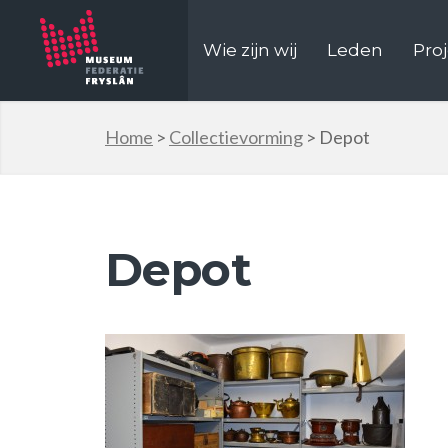
Wie zijn wij
Leden
Pro
Home
>
Collectievorming
>
Depot
Depot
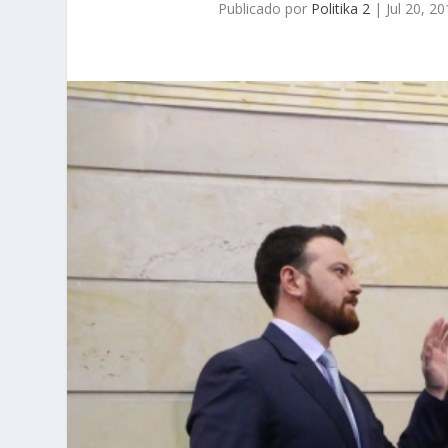
Publicado por
Politika 2
|
Jul 20, 2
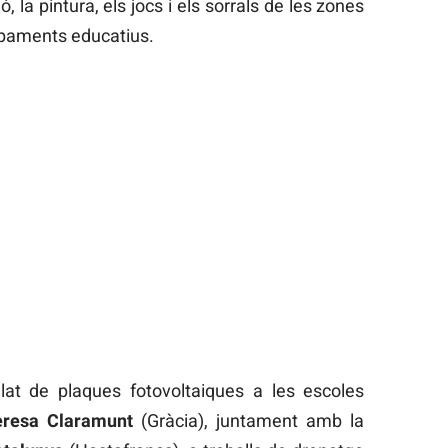
, la pintura, els jocs i els sorrals de les zones
uipaments educatius.
l·lat de plaques fotovoltaiques a les escoles
eresa Claramunt
(Gràcia), juntament amb la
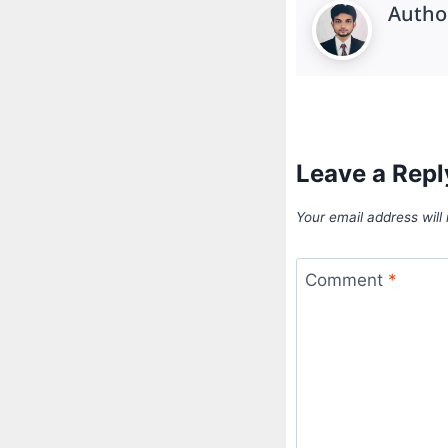
Autho
Leave a Repl
Your email address will
Comment
*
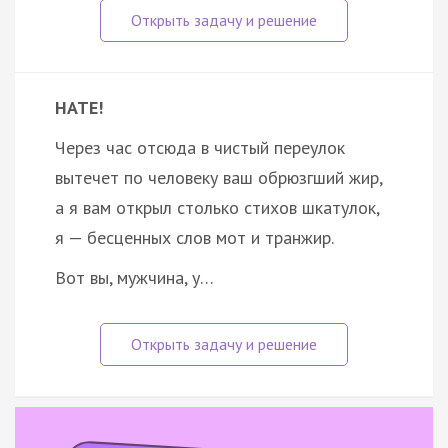
НАТЕ!
Через час отсюда в чистый переулок
вытечет по человеку ваш обрюзгший жир,
а я вам открыл столько стихов шкатулок,
я — бесценных слов мот и транжир.
Вот вы, мужчина, у…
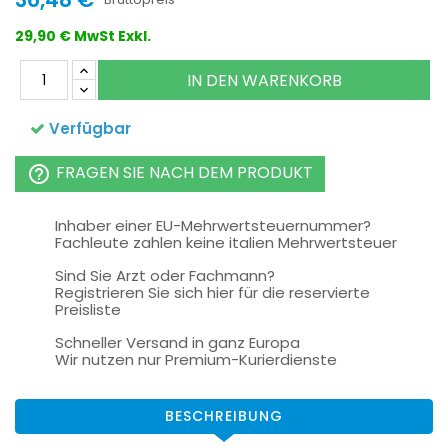
29,90 € MwSt Exkl.
IN DEN WARENKORB
Verfügbar
FRAGEN SIE NACH DEM PRODUKT
help_outline
Inhaber einer EU-Mehrwertsteuernummer?
Fachleute zahlen keine italien Mehrwertsteuer
Sind Sie Arzt oder Fachmann?
Registrieren Sie sich hier für die reservierte
Preisliste
Schneller Versand in ganz Europa
Wir nutzen nur Premium-Kurierdienste
BESCHREIBUNG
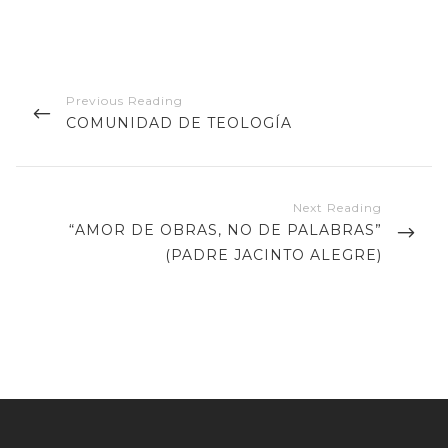
Navegación
de
PREVIOUS
COMUNIDAD DE TEOLOGÍA
entradas
POST
NEXT
“AMOR DE OBRAS, NO DE PALABRAS”
POST
(PADRE JACINTO ALEGRE)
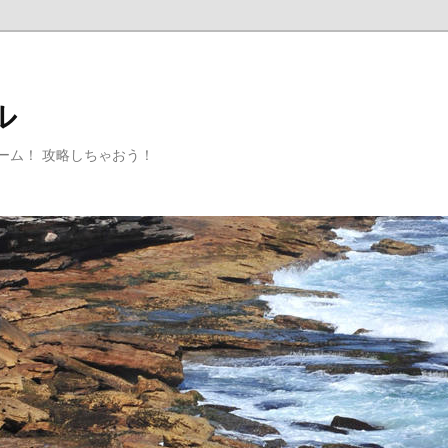
ル
ゲーム！ 攻略しちゃおう！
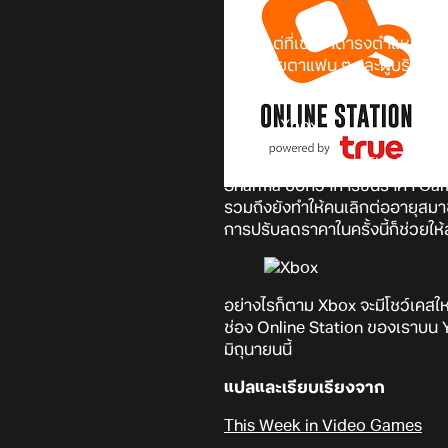
นับตั้งแต่ที่เข้ามาดำรงตำแหน่งซี
ขึ้นในสายตาแฟน ๆ และผู้บริโภคม
พนักงานในบริษัทว่า มันช่วยเพิ
จากการรายงานของ The Verge ที่
Sharma บอกว่าการขึ้นราคา Game 
รวมถึงยังทำให้คนเลิกต่ออายุสมา
การปรับลดราคาในครั้งนี้ก็ช่วยให้ส
อย่างไรก็ตาม Xbox จะมีโชว์เคสใ
ช่อง Online Station ของเราบน Yo
มิถุนายนนี้
แปลและเรียบเรียงจาก
This Week in Video Games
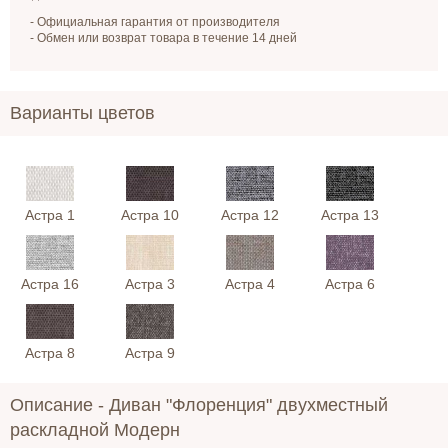
- Официальная гарантия от производителя
- Обмен или возврат товара в течение 14 дней
Варианты цветов
Астра 1
Астра 10
Астра 12
Астра 13
Астра 16
Астра 3
Астра 4
Астра 6
Астра 8
Астра 9
Описание -
Диван "Флоренция" двухместный
раскладной Модерн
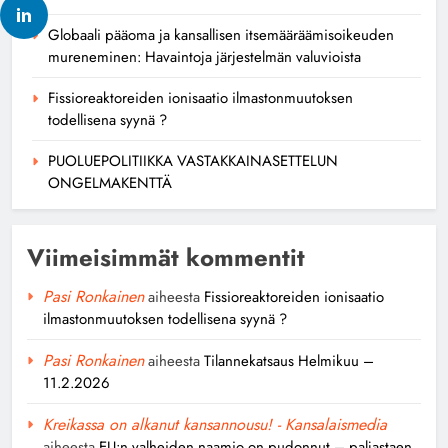
Globaali pääoma ja kansallisen itsemääräämisoikeuden
mureneminen: Havaintoja järjestelmän valuvioista
Fissioreaktoreiden ionisaatio ilmastonmuutoksen
todellisena syynä ?
PUOLUEPOLITIIKKA VASTAKKAINASETTELUN
ONGELMAKENTTÄ
Viimeisimmät kommentit
Pasi Ronkainen
aiheesta
Fissioreaktoreiden ionisaatio
ilmastonmuutoksen todellisena syynä ?
Pasi Ronkainen
aiheesta
Tilannekatsaus Helmikuu –
11.2.2026
Kreikassa on alkanut kansannousu! - Kansalaismedia
aiheesta
EU:n valheiden naamio on pudonnut – paljastaen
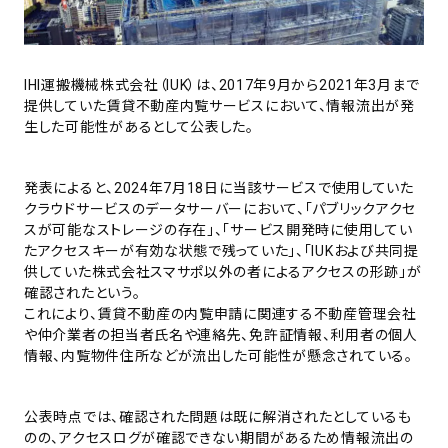
IHI運搬機械株式会社（IUK）は、2017年9月から2021年3月まで
提供していた賃貸不動産内覧サービスにおいて、情報流出が発
生した可能性があるとして公表した。
発表によると、2024年7月18日に当該サービスで使用していた
クラウドサービスのデータサーバーにおいて、「パブリックアクセ
スが可能なストレージの存在」、「サービス開発時に使用してい
たアクセスキーが有効な状態で残っていた」、「IUKおよび共同提
供していた株式会社スマサポ以外の者によるアクセスの形跡」が
確認されたという。
これにより、賃貸不動産の内覧申請に関連する不動産管理会社
や仲介業者の担当者氏名や連絡先、免許証情報、利用者の個人
情報、内覧物件住所などが流出した可能性が懸念されている。
公表時点では、確認された問題は既に解消されたとしているも
のの、アクセスログが確認できない期間があるため情報流出の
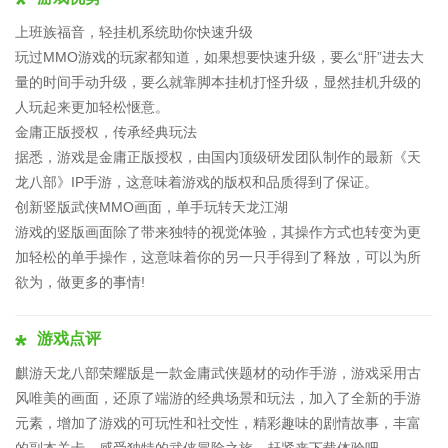
上班族福音，轻挂机系统助你快速升级
玩过MMO游戏的玩家都知道，如果想要快速升级，要么“肝”进去大
量的时间手动升级，要么就靠脚本挂机打怪升级，显然挂机升级的
人玩起来更加轻松惬意。
金庸正版授权，传承经典玩法
据悉，游戏是金庸正版授权，由国内顶级研发团队制作的最新《天
龙八部》IP手游，这意味着游戏的版权和品质得到了保证。
创新竖版武侠MMO画面，单手玩转天龙江湖
游戏的竖版画面除了带来独特的视觉体验，其操作方式也转变为更
加轻松的单手操作，这意味着你的另一只手得到了释放，可以为所
欲为，做更多的事情!
游戏点评
麒游天龙八部荣耀版是一款金庸武侠题材的动作手游，游戏采用古
风唯美的画面，还原了端游的经典场景和玩法，加入了全新的手游
元素，增加了游戏的可玩性和社交性，精彩趣味的剧情故事，丰富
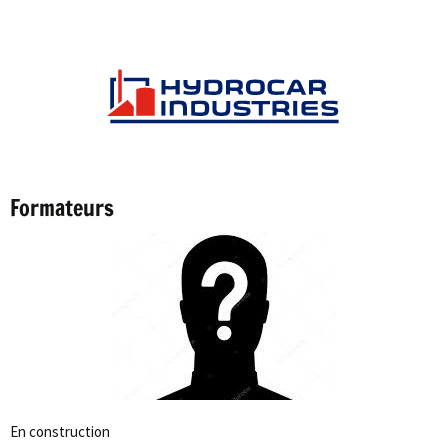
Formateurs
En construction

────────────────────────────────────────

**GOAL OF THE EXERCISE**
Apart from the pictures, every line of the data above should be given again exactly.

**ANSWER TO THE PROBLEM**
Wie zijn wij
Leden
Pro
Home
>
Collectievorming
>
Depot
Depot
Publicado por
Politika 2
|
Jul 20, 2
, la pintura, els jocs i els sorrals de les zones
uipaments educatius.
l·lat de plaques fotovoltaiques a les escoles
eresa Claramunt
(Gràcia), juntament amb la
Autho
Leave a Repl
Your email address will
Comment
*
НАТЕ!
Через час отсюда в чистый переулок
вытечет по человеку ваш обрюзгший жир,
а я вам открыл столько стихов шкатулок,
я — бесценных слов мот и транжир.
Вот вы, мужчина, у…
29,90 € MwSt Exkl.
IN DEN WARENKORB
Verfügbar
FRAGEN SIE NACH DEM PRODUKT
help_outline
Inhaber einer EU-Mehrwertsteuernummer?
Fachleute zahlen keine italien Mehrwertsteuer
Sind Sie Arzt oder Fachmann?
Registrieren Sie sich hier für die reservierte
Preisliste
Schneller Versand in ganz Europa
Wir nutzen nur Premium-Kurierdienste
BESCHREIBUNG
Navegación
de
PREVIOUS
COMUNIDAD DE TEOLOGÍA
entradas
POST
NEXT
“AMOR DE OBRAS, NO DE PALABRAS”
POST
(PADRE JACINTO ALEGRE)
ル
ゲーム！ 攻略しちゃおう！
นับตั้งแต่ที่เข้ามาดำรงตำแหน่งซี
ขึ้นในสายตาแฟน ๆ และผู้บริโภคม
พนักงานในบริษัทว่า มันช่วยเพิ
จากการรายงานของ The Verge ที่
Sharma บอกว่าการขึ้นราคา Game 
รวมถึงยังทำให้คนเลิกต่ออายุสมา
การปรับลดราคาในครั้งนี้ก็ช่วยให้ส
อย่างไรก็ตาม Xbox จะมีโชว์เคสใ
ช่อง Online Station ของเราบน Yo
มิถุนายนนี้
แปลและเรียบเรียงจาก
This Week in Video Games
- Официальная гарантия от производителя
- Обмен или возврат товара в течение 14 дней
Варианты цветов
Астра 1
Астра 10
Астра 12
Астра 13
Астра 16
Астра 3
Астра 4
Астра 6
Астра 8
Астра 9
Описание -
Диван "Флоренция" двухместный
раскладной Модерн
Globaali pääoma ja kansallisen itsemääräämisoikeuden
mureneminen: Havaintoja järjestelmän valuvioista
Fissioreaktoreiden ionisaatio ilmastonmuutoksen
todellisena syynä ?
PUOLUEPOLITIIKKA VASTAKKAINASETTELUN
ONGELMAKENTTÄ
Viimeisimmät kommentit
Pasi Ronkainen
aiheesta
Fissioreaktoreiden ionisaatio
ilmastonmuutoksen todellisena syynä ?
Pasi Ronkainen
aiheesta
Tilannekatsaus Helmikuu –
11.2.2026
Kreikassa on alkanut kansannousu! - Kansalaismedia
aiheesta
EU:n valheiden naamio on pudonnut – paljastaen
IHI運搬機械株式会社（IUK）は、2017年9月から2021年3月まで
提供していた賃貸不動産内覧サービスにおいて、情報流出が発
生した可能性があるとして公表した。
発表によると、2024年7月18日に当該サービスで使用していた
クラウドサービスのデータサーバーにおいて、「パブリックアクセ
スが可能なストレージの存在」、「サービス開発時に使用してい
たアクセスキーが有効な状態で残っていた」、「IUKおよび共同提
供していた株式会社スマサポ以外の者によるアクセスの形跡」が
確認されたという。
これにより、賃貸不動産の内覧申請に関連する不動産管理会社
や仲介業者の担当者氏名や連絡先、免許証情報、利用者の個人
情報、内覧物件住所などが流出した可能性が懸念されている。
公表時点では、確認された問題は既に解消されたとしているも
のの、アクセスログが確認できない期間があるため情報流出の
上班族福音，轻挂机系统助你快速升级
玩过MMO游戏的玩家都知道，如果想要快速升级，要么“肝”进去大
量的时间手动升级，要么就靠脚本挂机打怪升级，显然挂机升级的
人玩起来更加轻松惬意。
金庸正版授权，传承经典玩法
据悉，游戏是金庸正版授权，由国内顶级研发团队制作的最新《天
龙八部》IP手游，这意味着游戏的版权和品质得到了保证。
创新竖版武侠MMO画面，单手玩转天龙江湖
游戏的竖版画面除了带来独特的视觉体验，其操作方式也转变为更
加轻松的单手操作，这意味着你的另一只手得到了释放，可以为所
欲为，做更多的事情!
游戏点评
麒游天龙八部荣耀版是一款金庸武侠题材的动作手游，游戏采用古
风唯美的画面，还原了端游的经典场景和玩法，加入了全新的手游
元素，增加了游戏的可玩性和社交性，精彩趣味的剧情故事，丰富
Formateurs
En construction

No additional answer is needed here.